認知症高齢者の不安と悲哀は、記憶を中心とした認知能力の低下により、時間・場所・自分がなぜそこにいるのか、という物理的世界とのつながりを失うばかりか、仲間たちの住む安心して生きられる世界とのつながりを失うことから生ずるように見える。
そうだとすれば、彼らが世界とのつながりを取り戻すには、自身で理性を働かせて世界に働きかけることが不可能である以上、世界が彼らに働きかける必要がある。
その基本的な行為は、母が赤子を抱きしめ、いつも優しく語りかけるような、視覚、聴覚、触覚を通した情報の提供だろう。しかもそれは概念思考を行う理性を通じてではなく、「好き・心地よい」という情動に直接訴えるものでなければならない。
しかもそこに生じる情動が必ずしも意識に上らないのは、エッセイに引用したアメリカの心理学者たちが観察している。さりげなく腕を触られた学生が、それに気付かないままに触った司書に好意を抱くのだ。とすれば、肩に手を置かれただけで嗚咽しはじめる認知症の老婆の場合、無意識領域で働く情動の激しさが察せられよう。
「本当の健康」は、世俗的な健康観に疑問を呈したエッセイでもある。人間とは不思議な生物で、病気を持っていても健康だと思うことは可能である。
高齢者の健康診断をしていると、高血圧、痛風などと病名を記した後、現在の状態という項目に「健康」と記してあるのは普通に見られる。病気とさしたる苦痛なく共存しているときには、「健康」である。
あるアメリカの医療人類学者は、日系、アングロサクソン系、計50人の進行がんの患者のうち49人までが「自分は健康である」といったので「人は健康なままに死ぬことが可能だ」と論じた。
認知症になると健康は失われるのか? 沖縄や東南アジアの農村で見た限りでは必ずしもそうではない。認知能力が落ちてもその住む環境との調和が失われず、認知能力の衰えをそのまま許容してくれる社会では健康人のように生きていく例を見てきている。
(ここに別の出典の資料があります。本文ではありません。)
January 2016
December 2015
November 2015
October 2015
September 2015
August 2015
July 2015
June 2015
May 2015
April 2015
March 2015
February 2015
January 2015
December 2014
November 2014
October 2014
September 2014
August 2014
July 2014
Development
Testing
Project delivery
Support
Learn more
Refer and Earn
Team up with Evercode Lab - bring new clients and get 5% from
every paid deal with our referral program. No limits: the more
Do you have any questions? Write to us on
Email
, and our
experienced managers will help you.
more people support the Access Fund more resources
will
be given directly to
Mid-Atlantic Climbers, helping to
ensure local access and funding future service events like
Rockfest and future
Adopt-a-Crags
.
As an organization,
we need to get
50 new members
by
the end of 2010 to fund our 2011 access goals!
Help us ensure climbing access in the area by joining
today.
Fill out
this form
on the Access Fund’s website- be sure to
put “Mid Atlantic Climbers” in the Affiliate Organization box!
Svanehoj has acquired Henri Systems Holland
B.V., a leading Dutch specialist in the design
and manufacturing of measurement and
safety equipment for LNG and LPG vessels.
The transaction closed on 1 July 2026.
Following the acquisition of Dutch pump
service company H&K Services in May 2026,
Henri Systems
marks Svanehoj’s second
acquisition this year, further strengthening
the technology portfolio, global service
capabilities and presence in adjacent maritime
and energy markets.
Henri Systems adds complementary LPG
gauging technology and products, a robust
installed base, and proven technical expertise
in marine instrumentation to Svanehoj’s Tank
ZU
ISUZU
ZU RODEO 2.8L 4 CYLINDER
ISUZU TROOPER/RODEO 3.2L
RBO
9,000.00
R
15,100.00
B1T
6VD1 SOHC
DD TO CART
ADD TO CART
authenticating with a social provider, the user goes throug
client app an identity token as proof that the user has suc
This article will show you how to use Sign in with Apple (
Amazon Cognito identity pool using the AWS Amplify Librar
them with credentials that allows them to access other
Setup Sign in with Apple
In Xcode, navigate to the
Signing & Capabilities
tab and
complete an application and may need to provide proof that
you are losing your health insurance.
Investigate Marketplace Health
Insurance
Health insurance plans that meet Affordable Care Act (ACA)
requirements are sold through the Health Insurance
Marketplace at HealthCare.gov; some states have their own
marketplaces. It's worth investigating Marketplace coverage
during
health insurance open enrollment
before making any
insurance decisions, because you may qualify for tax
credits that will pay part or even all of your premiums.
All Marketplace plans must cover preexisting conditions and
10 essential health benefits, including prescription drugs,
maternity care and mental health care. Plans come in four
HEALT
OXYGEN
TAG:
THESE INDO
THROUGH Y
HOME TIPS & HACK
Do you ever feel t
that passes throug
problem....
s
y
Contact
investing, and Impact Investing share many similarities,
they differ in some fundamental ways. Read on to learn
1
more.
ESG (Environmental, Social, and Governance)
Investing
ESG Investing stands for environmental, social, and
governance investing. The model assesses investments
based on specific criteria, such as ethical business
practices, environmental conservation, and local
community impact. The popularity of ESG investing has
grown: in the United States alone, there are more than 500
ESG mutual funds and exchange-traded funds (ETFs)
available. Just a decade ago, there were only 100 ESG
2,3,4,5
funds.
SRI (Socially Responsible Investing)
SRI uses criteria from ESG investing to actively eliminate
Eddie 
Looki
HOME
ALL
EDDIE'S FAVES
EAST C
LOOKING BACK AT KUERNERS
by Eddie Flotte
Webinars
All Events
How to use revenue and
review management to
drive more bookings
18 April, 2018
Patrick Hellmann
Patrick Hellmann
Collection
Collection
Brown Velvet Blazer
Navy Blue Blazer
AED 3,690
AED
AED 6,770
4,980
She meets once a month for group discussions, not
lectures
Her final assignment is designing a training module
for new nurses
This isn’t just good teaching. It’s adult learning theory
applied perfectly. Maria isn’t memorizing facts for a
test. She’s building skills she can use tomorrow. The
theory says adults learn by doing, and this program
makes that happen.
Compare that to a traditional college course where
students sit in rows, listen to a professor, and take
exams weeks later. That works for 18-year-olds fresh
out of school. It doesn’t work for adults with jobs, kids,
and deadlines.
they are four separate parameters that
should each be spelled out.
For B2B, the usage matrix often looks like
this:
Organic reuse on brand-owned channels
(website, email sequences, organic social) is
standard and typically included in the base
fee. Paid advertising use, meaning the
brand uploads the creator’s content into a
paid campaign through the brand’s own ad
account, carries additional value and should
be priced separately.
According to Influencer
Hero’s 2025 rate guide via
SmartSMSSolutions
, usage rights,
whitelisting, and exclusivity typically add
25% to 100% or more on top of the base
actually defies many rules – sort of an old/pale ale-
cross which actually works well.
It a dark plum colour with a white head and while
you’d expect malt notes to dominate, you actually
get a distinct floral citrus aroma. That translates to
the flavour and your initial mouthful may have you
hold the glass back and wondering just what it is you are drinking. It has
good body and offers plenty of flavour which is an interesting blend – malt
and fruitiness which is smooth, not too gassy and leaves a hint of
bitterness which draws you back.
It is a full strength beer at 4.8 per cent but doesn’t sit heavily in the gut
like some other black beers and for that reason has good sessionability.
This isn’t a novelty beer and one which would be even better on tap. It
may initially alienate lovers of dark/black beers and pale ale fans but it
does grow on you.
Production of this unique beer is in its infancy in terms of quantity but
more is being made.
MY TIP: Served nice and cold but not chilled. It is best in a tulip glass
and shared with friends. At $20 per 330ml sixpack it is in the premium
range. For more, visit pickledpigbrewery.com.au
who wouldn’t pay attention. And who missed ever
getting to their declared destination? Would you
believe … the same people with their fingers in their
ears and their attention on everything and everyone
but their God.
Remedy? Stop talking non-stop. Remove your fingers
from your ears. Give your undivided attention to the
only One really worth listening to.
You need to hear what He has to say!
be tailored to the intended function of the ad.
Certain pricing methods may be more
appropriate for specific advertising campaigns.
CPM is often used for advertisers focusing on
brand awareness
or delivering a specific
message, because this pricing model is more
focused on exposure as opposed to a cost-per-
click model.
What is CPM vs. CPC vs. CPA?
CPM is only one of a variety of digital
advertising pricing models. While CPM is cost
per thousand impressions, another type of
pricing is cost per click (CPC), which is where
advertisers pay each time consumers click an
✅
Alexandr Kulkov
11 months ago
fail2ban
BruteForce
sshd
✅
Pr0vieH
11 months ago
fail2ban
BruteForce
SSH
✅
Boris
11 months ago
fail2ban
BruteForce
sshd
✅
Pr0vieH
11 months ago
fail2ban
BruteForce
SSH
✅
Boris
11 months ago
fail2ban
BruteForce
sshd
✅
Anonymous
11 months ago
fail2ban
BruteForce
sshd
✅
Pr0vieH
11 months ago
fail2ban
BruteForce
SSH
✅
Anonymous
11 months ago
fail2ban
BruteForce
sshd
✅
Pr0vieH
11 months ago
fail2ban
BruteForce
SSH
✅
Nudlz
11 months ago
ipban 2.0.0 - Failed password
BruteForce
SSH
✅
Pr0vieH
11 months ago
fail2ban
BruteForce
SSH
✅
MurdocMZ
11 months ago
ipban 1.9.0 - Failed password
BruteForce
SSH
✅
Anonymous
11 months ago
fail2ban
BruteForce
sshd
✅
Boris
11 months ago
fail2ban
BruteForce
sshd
678人の修道女の人生と脳を調べた「ナン・スタディ」では、アルツハイマー病変が最も顕著に現れた脳であっても、3分の1は生前病気があるとは思われなかった。
では病苦が激しい時には健康は失われるのか。脊椎カリエスを病んだ子規は苦痛のあまり泣き叫んだ。しかし彼の残した句を読むかぎり、精神の健康さを感ぜざるを得ない。
誰かが健康を「苦痛の中の自由、情念の中の自由、我執の中の自由」と定義したが、終末期に近い高齢者にそのような意味での「健康」を感じることがままある。高齢者の医療、広い意味での看取りの医療に携わることが、私にとっての恩寵であるのを感ずる時である。